I flirted with an old shame last weekend.  I bought a piece of furniture that I don’t really need, but that I wanted for its potential role in my future.

That chair is ugly by any measure. No one loves a brown and black itchily-upholstered recliner with wood arms and a footrest crank mechanism that shows when it’s open.  No one loves that, but me.  With the favored quilt thrown over it, the itch problem goes away. I’ll have to re-cover that woven nylon with something a little more plush, but not yet.

My shame in furniture purchases runs deep.  In my fourth segment of life, bringing home a thrift shop treasure meant enduring a kind of Chinese water torture.  The beginning felt kind of pleasant and fun: mild teasing over my odd taste, maybe later a compliment after a makeover if I was lucky.  If my luck failed and the project didn’t look showroom-ready, the drips on my forehead grew more acidic and more frequent with time, until I was being yelled at about my disrespect for my family for bringing trash into the house.  I couldn’t resist making a nice place cluttered and ugly, could I?
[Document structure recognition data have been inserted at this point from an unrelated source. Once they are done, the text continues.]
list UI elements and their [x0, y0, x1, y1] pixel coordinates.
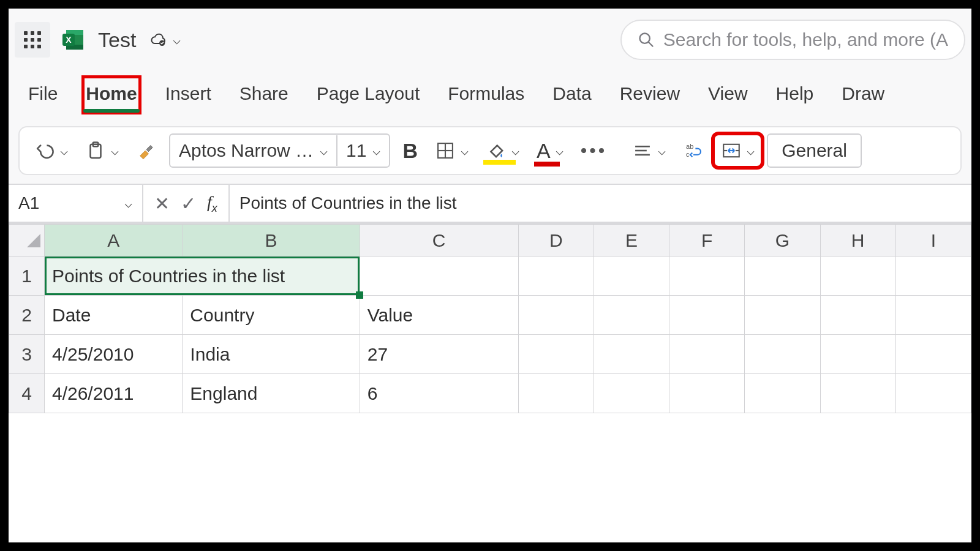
- col-header-G[interactable]: G: [745, 225, 820, 257]
- bold-icon: B: [402, 139, 418, 163]
- cell-I3[interactable]: [895, 335, 971, 374]
- cell-A1-merged[interactable]: Points of Countries in the list: [44, 257, 360, 296]
- format-painter-button[interactable]: [131, 137, 162, 165]
- cell-I4[interactable]: [895, 374, 971, 413]
- tab-formulas[interactable]: Formulas: [445, 77, 527, 113]
- select-all-corner[interactable]: [9, 225, 45, 257]
- title-bar: X Test ⌵ Search for tools, help, and mor…: [9, 9, 971, 77]
- col-header-I[interactable]: I: [895, 225, 971, 257]
- tab-review[interactable]: Review: [617, 77, 682, 113]
- borders-button[interactable]: ⌵: [430, 137, 473, 165]
- chevron-down-icon: ⌵: [747, 143, 755, 159]
- cell-D1[interactable]: [518, 257, 594, 296]
- tab-file[interactable]: File: [26, 77, 60, 113]
- paste-button[interactable]: ⌵: [80, 137, 124, 165]
- cell-E4[interactable]: [594, 374, 669, 413]
- cell-H3[interactable]: [820, 335, 895, 374]
- col-header-B[interactable]: B: [183, 225, 360, 257]
- more-font-button[interactable]: •••: [576, 137, 612, 165]
- spreadsheet-grid[interactable]: A B C D E F G H I 1 Points of Countries …: [9, 223, 971, 542]
- tab-insert[interactable]: Insert: [163, 77, 214, 113]
- font-name-dropdown[interactable]: Aptos Narrow … ⌵: [170, 135, 337, 166]
- cell-I1[interactable]: [895, 257, 971, 296]
- align-button[interactable]: ⌵: [627, 137, 671, 165]
- cell-E3[interactable]: [594, 335, 669, 374]
- cell-B2[interactable]: Country: [183, 296, 360, 335]
- name-box[interactable]: A1 ⌵: [9, 185, 143, 222]
- tab-page-layout[interactable]: Page Layout: [314, 77, 422, 113]
- document-title[interactable]: Test: [98, 28, 136, 52]
- formula-input[interactable]: Points of Countries in the list: [230, 193, 971, 213]
- search-box[interactable]: Search for tools, help, and more (A: [620, 20, 965, 60]
- number-format-dropdown[interactable]: General: [767, 133, 862, 168]
- tab-draw[interactable]: Draw: [839, 77, 887, 113]
- row-header-1[interactable]: 1: [9, 257, 45, 296]
- cell-C2[interactable]: Value: [360, 296, 518, 335]
- col-header-C[interactable]: C: [360, 225, 518, 257]
- cell-C4[interactable]: 6: [360, 374, 518, 413]
- cell-D3[interactable]: [518, 335, 594, 374]
- cell-C3[interactable]: 27: [360, 335, 518, 374]
- fill-color-button[interactable]: ⌵: [481, 137, 524, 165]
- cell-H2[interactable]: [820, 296, 895, 335]
- fx-icon[interactable]: fx: [207, 192, 217, 215]
- cell-E1[interactable]: [594, 257, 669, 296]
- autosave-status[interactable]: ⌵: [148, 30, 181, 50]
- cell-D2[interactable]: [518, 296, 594, 335]
- cell-F4[interactable]: [669, 374, 745, 413]
- cell-C1[interactable]: [360, 257, 518, 296]
- row-header-2[interactable]: 2: [9, 296, 45, 335]
- chevron-down-icon: ⌵: [556, 143, 564, 159]
- cell-G3[interactable]: [745, 335, 820, 374]
- tab-view[interactable]: View: [706, 77, 750, 113]
- app-launcher-icon[interactable]: [15, 22, 50, 58]
- tab-share[interactable]: Share: [237, 77, 291, 113]
- tab-help[interactable]: Help: [774, 77, 816, 113]
- col-header-A[interactable]: A: [44, 225, 182, 257]
- chevron-down-icon: ⌵: [173, 32, 181, 48]
- bold-button[interactable]: B: [398, 135, 423, 167]
- cell-A1-value: Points of Countries in the list: [52, 266, 285, 286]
- col-header-H[interactable]: H: [820, 225, 895, 257]
- cell-G2[interactable]: [745, 296, 820, 335]
- cell-G1[interactable]: [745, 257, 820, 296]
- undo-button[interactable]: ⌵: [29, 137, 73, 165]
- col-header-D[interactable]: D: [518, 225, 594, 257]
- undo-icon: [34, 140, 55, 161]
- tab-home[interactable]: Home: [83, 77, 139, 113]
- row-header-4[interactable]: 4: [9, 374, 45, 413]
- row-header-3[interactable]: 3: [9, 335, 45, 374]
- col-header-E[interactable]: E: [594, 225, 669, 257]
- cell-H4[interactable]: [820, 374, 895, 413]
- font-size-dropdown[interactable]: 11 ⌵: [337, 135, 389, 166]
- cell-H1[interactable]: [820, 257, 895, 296]
- merge-center-button[interactable]: ⌵: [716, 137, 760, 165]
- merge-cells-icon: [721, 140, 742, 161]
- font-color-button[interactable]: A ⌵: [532, 135, 568, 167]
- tab-data[interactable]: Data: [550, 77, 594, 113]
- cell-G4[interactable]: [745, 374, 820, 413]
- fill-handle[interactable]: [356, 291, 363, 299]
- cell-B3[interactable]: India: [183, 335, 360, 374]
- row-3: 3 4/25/2010 India 27: [9, 335, 971, 374]
- font-name-label: Aptos Narrow …: [179, 140, 314, 161]
- cell-F3[interactable]: [669, 335, 745, 374]
- font-size-label: 11: [346, 140, 366, 161]
- enter-icon[interactable]: ✓: [181, 193, 196, 214]
- clipboard-icon: [85, 140, 106, 161]
- chevron-down-icon: ⌵: [372, 143, 380, 159]
- cell-B4[interactable]: England: [183, 374, 360, 413]
- col-header-F[interactable]: F: [669, 225, 745, 257]
- cell-A2[interactable]: Date: [44, 296, 182, 335]
- font-picker[interactable]: Aptos Narrow … ⌵ 11 ⌵: [169, 133, 390, 168]
- align-icon: [632, 140, 653, 161]
- cell-A3[interactable]: 4/25/2010: [44, 335, 182, 374]
- cell-E2[interactable]: [594, 296, 669, 335]
- cell-F1[interactable]: [669, 257, 745, 296]
- cell-I2[interactable]: [895, 296, 971, 335]
- wrap-text-button[interactable]: ab c: [678, 137, 709, 165]
- cancel-icon[interactable]: ✕: [154, 193, 170, 214]
- cell-A4[interactable]: 4/26/2011: [44, 374, 182, 413]
- cell-D4[interactable]: [518, 374, 594, 413]
- cell-F2[interactable]: [669, 296, 745, 335]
This little recliner reminded me of a very sweet one in my love’s upstairs spare room.  When I sat in this less charming one at the yard sale, I imagined sitting with him on a porch in our future, rocking a little, feet up, a pitcher of tea on a tray on a side table with two glasses filled and more waiting to be filled, in case a daughter or two arrived.  We held hands.  We smiled.  We had reupholstered, not matching, but complementing.  That image, so hopeful, sank into my soul.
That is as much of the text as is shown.